My Dear, with a view to getting assistance towards the solution of the great testamentary problem, I went yesterday to see Bemerton the bookseller and inquire about the literature of charity (for, as that witty cleric, the late Dean Beeching, wrote:—
It all comes out of the books I read
And it all goes into the books I write
—or, more accurately, the letters I write, for I have never touched authorship proper) and he produced from those inexhaustible shelves a report on alms-houses and kindred endowments published in 1829 under the title The Endowed Charities of the City of London. This exceedingly formidable tome I am going to peruse and send you the results; and really I don’t think I could do a more disinterested thing, for none of your money is coming to me, and it consists of nearly eight-hundred double-column pages of the kind of small type into which the Editor of the Times puts the letters of the most insignificant of his correspondents.
Bemerton, by the way, told me a very nice ghost story which, when I can find an hour or two, I am going to write out for you. It was told him by a distinguished Orientalist, and he believes it and I should like to.

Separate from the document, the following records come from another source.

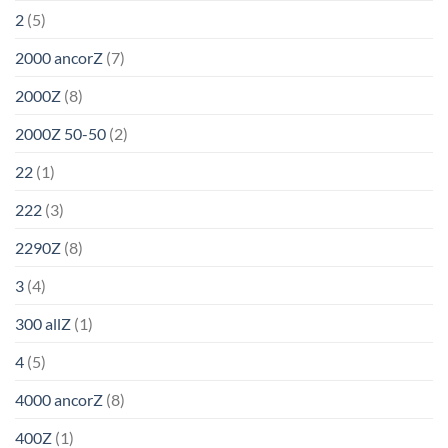
2
(5)
2000 ancorZ
(7)
2000Z
(8)
2000Z 50-50
(2)
22
(1)
222
(3)
2290Z
(8)
3
(4)
300 allZ
(1)
4
(5)
4000 ancorZ
(8)
400Z
(1)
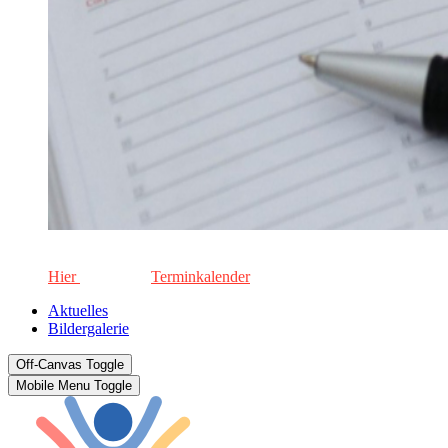
Die aktuellen Termine für unsere Schule. Keinen Termin versä
Hier
geht's zum
Terminkalender
Aktuelles
Bildergalerie
Off-Canvas Toggle
Mobile Menu Toggle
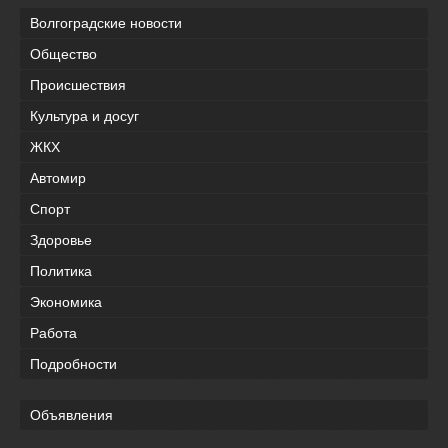
Волгоградские новости
Общество
Происшествия
Культура и досуг
ЖКХ
Автомир
Спорт
Здоровье
Политика
Экономика
Работа
Подробности
Объявления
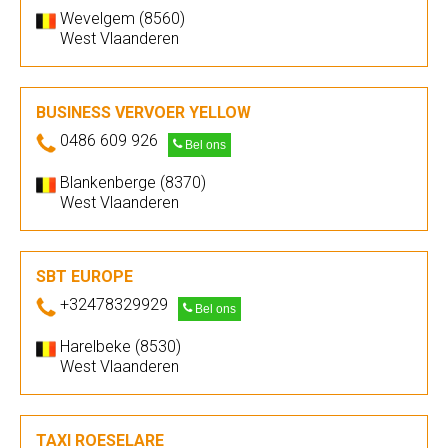
Wevelgem (8560)
West Vlaanderen
BUSINESS VERVOER YELLOW
0486 609 926
Bel ons
Blankenberge (8370)
West Vlaanderen
SBT EUROPE
+32478329929
Bel ons
Harelbeke (8530)
West Vlaanderen
TAXI ROESELARE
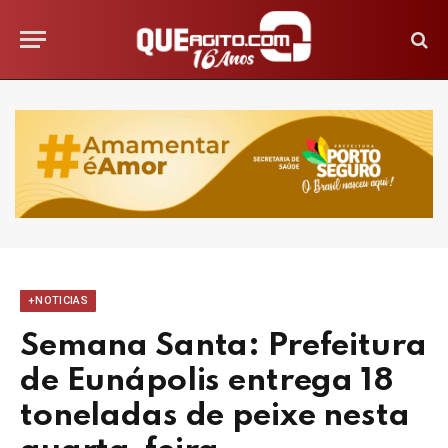
+NOTICIAS
Semana Santa: Prefeitura
de Eunápolis entrega 18
toneladas de peixe nesta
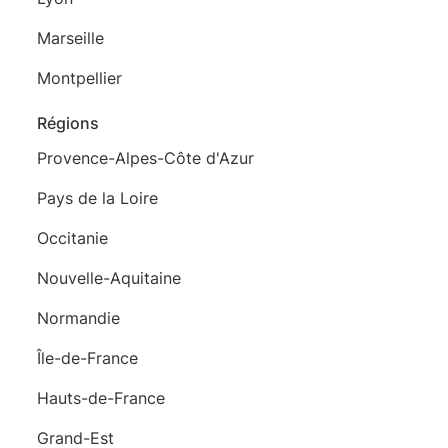
Marseille
Montpellier
Régions
Provence-Alpes-Côte d'Azur
Pays de la Loire
Occitanie
Nouvelle-Aquitaine
Normandie
Île-de-France
Hauts-de-France
Grand-Est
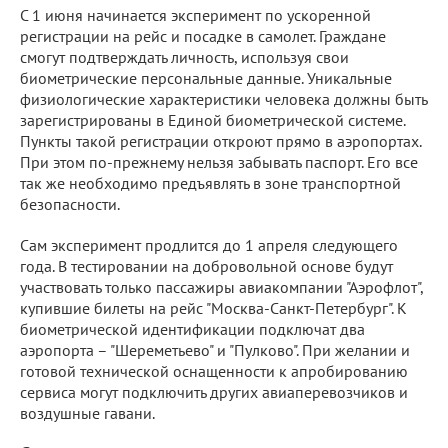
С 1 июня начинается эксперимент по ускоренной
регистрации на рейс и посадке в самолет. Граждане
смогут подтверждать личность, используя свои
биометрические персональные данные. Уникальные
физиологические характеристики человека должны быть
зарегистрированы в Единой биометрической системе.
Пункты такой регистрации откроют прямо в аэропортах.
При этом по-прежнему нельзя забывать паспорт. Его все
так же необходимо предъявлять в зоне транспортной
безопасности.
Сам эксперимент продлится до 1 апреля следующего
года. В тестировании на добровольной основе будут
участвовать только пассажиры авиакомпании "Аэрофлот",
купившие билеты на рейс "Москва-Санкт-Петербург". К
биометрической идентификации подключат два
аэропорта – "Шереметьево" и "Пулково". При желании и
готовой технической оснащенности к апробированию
сервиса могут подключить других авиаперевозчиков и
воздушные гавани.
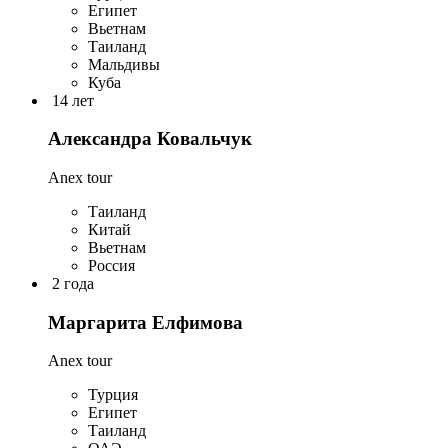
Египет
Вьетнам
Таиланд
Мальдивы
Куба
14 лет
Александра Ковальчук
Anex tour
Таиланд
Китай
Вьетнам
Россия
2 года
Маргарита Елфимова
Anex tour
Турция
Египет
Таиланд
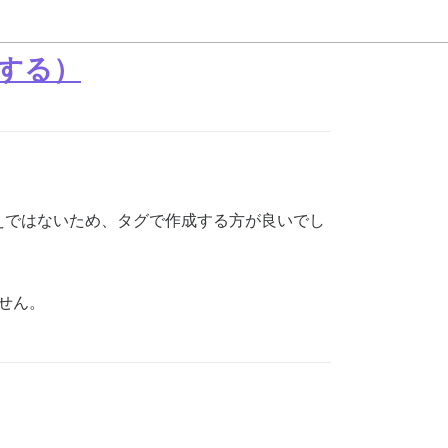
する）
考えではないため、タグで作成する方が良いでし
せん。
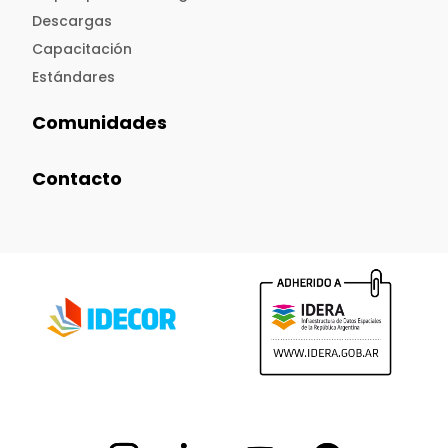
Descargas
Capacitación
Estándares
Comunidades
Contacto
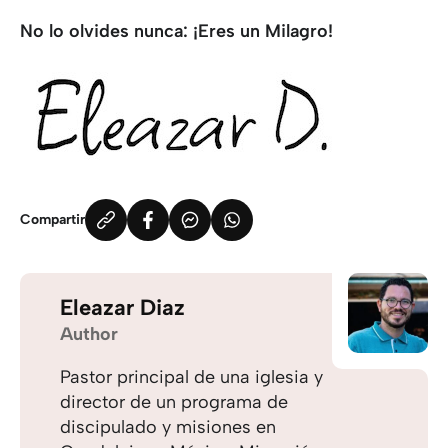
No lo olvides nunca: ¡Eres un Milagro!
Compartir
Eleazar Diaz
Author
Pastor principal de una iglesia y
director de un programa de
discipulado y misiones en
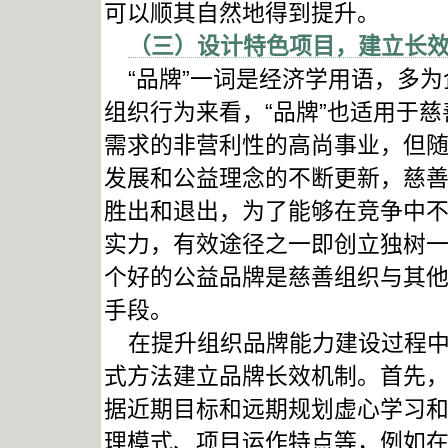
可以顺其自然地得到提升。
（三）设计特色项目，建立长
“品牌”一词是经济学用语，多为
组织行为来看，“品牌”也适用于
需求的非营利性的高尚事业，但
发展和公益理念的不断更新，慈
胜出和退出，为了能够在竞争中
实力，有效途径之一即创立独树
个好的公益品牌是慈善组织与其
手段。
在提升组织品牌能力建设过程中
式方法建立品牌长效机制。首先
据近期目标和远期规划虚心学习
理模式、项目运作特点等，例如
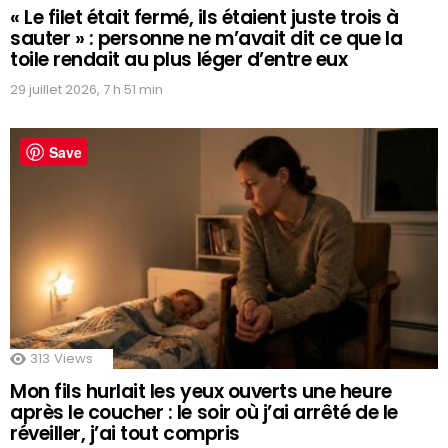
« Le filet était fermé, ils étaient juste trois à
sauter » : personne ne m’avait dit ce que la
toile rendait au plus léger d’entre eux
29 juillet 2026, 7 h 51 min
Save
313
Views
Mon fils hurlait les yeux ouverts une heure
après le coucher : le soir où j’ai arrêté de le
réveiller, j’ai tout compris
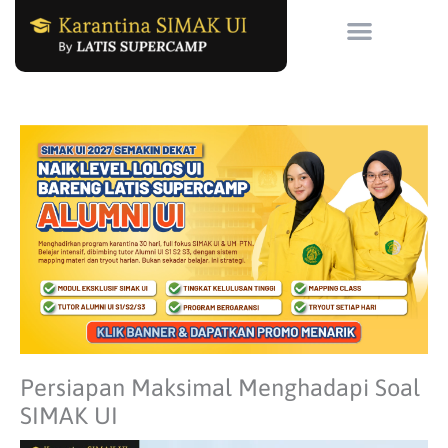
Skip
to
content
Persiapan Maksimal Menghadapi Soal
SIMAK UI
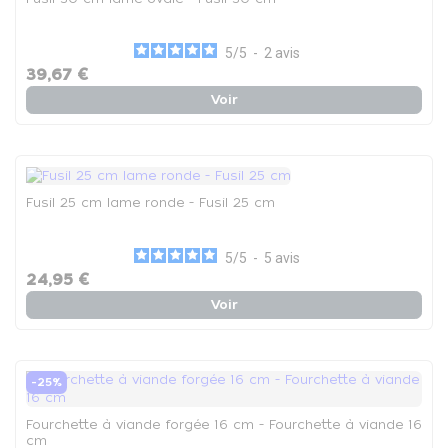
5
/
5
-
2
avis
39,67 €
Voir
Fusil 25 cm lame ronde - Fusil 25 cm
5
/
5
-
5
avis
24,95 €
Voir
-25%
Fourchette à viande forgée 16 cm - Fourchette à viande 16
cm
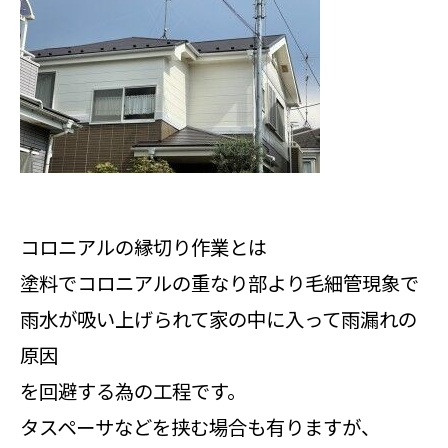
コロニアルの縁切り作業とは
塗料でコロニアルの重なり部より毛細管現象で
雨水が吸い上げられて家の中に入って雨漏れの
原因
を回避する為の工程です。
タスペーサなどを挟む場合も有りますが、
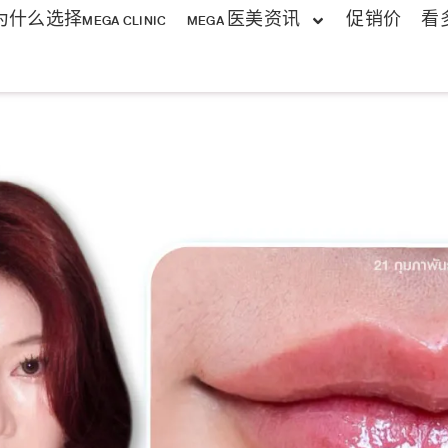
为什么选择MEGA CLINIC
MEGA 医美资讯
促销价
看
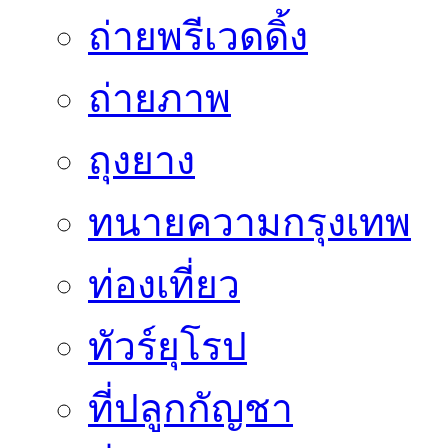
ถ่ายพรีเวดดิ้ง
ถ่ายภาพ
ถุงยาง
ทนายความกรุงเทพ
ท่องเที่ยว
ทัวร์ยุโรป
ที่ปลูกกัญชา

There’s a threat of Prohibition coming to England too, but I hope against it. There is too much of “Thou shalt not” in the world. If people were trusted more, there would probably be less excess and folly. So far as I can gather from those who know America, one effect—and by no means a desirable one—of the dry enactment is to increase trickery and mendacity. The illicit sale of alcoholic beverages still goes on, but as it is illegal it must be done secretly and lies must be told to cover it. Personally I would rather think of a nation too convivially merry than of one systematically deceptive.
Omar should be arrayed against Prohibition at once:
A blessing, we should use it, should we not?
And if a curse, why then Who set it there?
—that wants some answering. All the same, there are probably more people who would be better for less drink than those who would be improved by more; but the second class exists. I have met several of them.